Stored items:
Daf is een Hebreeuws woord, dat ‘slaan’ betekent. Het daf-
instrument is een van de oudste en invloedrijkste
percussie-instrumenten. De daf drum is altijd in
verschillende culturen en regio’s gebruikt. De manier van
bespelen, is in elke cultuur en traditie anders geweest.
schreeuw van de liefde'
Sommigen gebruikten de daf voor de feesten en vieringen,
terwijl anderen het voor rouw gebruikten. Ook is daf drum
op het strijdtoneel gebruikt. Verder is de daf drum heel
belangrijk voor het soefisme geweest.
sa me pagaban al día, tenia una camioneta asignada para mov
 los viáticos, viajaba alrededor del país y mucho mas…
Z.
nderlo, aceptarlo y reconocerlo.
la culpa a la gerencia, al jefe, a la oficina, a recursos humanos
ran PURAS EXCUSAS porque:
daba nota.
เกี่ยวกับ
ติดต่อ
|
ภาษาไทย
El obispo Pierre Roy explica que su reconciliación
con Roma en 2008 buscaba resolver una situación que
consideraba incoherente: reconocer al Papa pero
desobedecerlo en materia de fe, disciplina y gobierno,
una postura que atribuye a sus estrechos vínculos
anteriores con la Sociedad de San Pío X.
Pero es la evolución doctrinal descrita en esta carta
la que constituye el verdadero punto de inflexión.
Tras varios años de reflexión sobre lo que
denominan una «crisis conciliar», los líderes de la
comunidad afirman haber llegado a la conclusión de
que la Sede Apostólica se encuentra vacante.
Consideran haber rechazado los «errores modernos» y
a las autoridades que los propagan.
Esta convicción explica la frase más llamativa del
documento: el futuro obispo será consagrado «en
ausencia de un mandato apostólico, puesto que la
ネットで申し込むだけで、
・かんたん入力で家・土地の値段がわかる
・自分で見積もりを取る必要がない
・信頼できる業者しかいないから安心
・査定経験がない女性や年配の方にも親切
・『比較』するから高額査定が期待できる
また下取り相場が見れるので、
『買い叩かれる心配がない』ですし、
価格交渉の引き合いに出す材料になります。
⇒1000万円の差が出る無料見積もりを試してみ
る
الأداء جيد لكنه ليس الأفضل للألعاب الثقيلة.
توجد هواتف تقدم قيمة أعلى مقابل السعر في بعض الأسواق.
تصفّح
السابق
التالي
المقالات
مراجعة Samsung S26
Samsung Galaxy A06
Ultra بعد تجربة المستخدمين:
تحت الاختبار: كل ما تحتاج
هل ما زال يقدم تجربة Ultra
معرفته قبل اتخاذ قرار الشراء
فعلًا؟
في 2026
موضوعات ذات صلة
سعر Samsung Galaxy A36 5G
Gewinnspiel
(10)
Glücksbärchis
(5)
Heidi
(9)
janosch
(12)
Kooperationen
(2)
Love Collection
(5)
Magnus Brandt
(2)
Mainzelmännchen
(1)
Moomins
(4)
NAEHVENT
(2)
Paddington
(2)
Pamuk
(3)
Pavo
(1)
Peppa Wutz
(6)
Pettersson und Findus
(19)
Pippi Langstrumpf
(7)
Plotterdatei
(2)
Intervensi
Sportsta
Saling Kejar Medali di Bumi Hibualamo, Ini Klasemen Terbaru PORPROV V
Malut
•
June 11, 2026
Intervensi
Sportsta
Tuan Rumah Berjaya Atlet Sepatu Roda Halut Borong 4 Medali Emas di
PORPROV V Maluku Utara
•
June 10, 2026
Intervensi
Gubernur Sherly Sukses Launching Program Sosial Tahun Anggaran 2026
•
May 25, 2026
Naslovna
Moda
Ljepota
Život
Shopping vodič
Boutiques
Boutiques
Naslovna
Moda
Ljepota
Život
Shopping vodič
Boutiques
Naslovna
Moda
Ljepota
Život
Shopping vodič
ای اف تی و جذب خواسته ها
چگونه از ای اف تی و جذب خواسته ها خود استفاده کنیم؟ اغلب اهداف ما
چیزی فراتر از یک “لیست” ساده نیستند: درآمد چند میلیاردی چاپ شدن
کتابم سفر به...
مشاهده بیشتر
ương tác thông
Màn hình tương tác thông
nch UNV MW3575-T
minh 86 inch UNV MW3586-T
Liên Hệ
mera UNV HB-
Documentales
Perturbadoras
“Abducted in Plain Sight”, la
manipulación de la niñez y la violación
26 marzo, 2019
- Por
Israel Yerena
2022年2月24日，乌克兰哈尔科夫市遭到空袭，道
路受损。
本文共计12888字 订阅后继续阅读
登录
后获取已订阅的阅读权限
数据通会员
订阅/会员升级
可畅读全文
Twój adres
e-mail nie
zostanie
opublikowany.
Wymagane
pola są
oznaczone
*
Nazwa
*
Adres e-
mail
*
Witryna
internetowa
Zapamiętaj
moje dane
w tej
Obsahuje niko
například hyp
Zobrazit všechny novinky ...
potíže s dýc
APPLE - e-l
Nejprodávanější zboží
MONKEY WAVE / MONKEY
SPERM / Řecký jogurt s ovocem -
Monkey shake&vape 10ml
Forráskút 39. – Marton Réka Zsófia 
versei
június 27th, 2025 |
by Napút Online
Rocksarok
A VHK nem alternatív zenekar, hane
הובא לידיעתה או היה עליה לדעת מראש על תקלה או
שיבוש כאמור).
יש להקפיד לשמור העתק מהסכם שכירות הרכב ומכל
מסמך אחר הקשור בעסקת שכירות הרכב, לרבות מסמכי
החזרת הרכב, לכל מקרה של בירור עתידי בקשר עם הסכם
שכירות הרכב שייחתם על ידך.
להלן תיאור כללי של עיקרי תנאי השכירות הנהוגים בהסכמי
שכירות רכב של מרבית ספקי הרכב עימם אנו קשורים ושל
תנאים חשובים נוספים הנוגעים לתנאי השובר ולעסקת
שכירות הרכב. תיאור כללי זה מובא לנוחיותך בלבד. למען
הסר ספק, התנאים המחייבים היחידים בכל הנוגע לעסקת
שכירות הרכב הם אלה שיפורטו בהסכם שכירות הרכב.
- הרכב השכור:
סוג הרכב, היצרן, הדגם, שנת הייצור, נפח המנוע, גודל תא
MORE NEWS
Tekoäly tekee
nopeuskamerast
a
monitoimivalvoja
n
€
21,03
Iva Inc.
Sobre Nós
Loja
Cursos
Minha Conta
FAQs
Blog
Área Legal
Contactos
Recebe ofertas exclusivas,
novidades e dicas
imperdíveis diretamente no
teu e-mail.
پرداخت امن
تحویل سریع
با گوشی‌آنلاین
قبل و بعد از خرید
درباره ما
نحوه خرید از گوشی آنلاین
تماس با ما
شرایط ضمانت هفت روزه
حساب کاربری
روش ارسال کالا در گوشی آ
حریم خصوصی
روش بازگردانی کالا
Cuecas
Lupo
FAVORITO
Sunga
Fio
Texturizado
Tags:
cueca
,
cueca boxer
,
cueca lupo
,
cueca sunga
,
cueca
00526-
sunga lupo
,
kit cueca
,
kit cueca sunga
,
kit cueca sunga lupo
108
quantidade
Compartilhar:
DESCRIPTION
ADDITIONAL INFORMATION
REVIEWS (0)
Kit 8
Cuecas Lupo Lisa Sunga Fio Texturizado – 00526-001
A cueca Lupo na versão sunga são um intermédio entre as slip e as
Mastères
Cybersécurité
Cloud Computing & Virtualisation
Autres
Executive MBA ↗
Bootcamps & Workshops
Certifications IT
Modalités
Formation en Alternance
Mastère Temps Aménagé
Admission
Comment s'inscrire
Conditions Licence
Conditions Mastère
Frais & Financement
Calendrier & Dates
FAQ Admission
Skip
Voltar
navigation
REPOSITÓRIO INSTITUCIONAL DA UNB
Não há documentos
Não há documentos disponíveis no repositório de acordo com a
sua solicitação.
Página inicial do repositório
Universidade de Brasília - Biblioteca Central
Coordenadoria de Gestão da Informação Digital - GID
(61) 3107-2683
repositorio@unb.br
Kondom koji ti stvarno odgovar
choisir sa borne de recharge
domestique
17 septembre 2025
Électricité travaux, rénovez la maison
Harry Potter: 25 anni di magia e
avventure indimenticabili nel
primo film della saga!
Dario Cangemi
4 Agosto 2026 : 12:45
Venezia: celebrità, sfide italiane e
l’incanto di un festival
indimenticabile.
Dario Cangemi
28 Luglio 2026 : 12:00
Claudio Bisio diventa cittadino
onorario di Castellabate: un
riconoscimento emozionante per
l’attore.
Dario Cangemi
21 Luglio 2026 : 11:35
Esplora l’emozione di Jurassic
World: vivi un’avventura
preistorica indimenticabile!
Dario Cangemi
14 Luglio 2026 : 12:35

### [Work to complete]
Respond with a single number: the count of lines in the entries above that contain the string "Cuecas".

### [Answer area]
2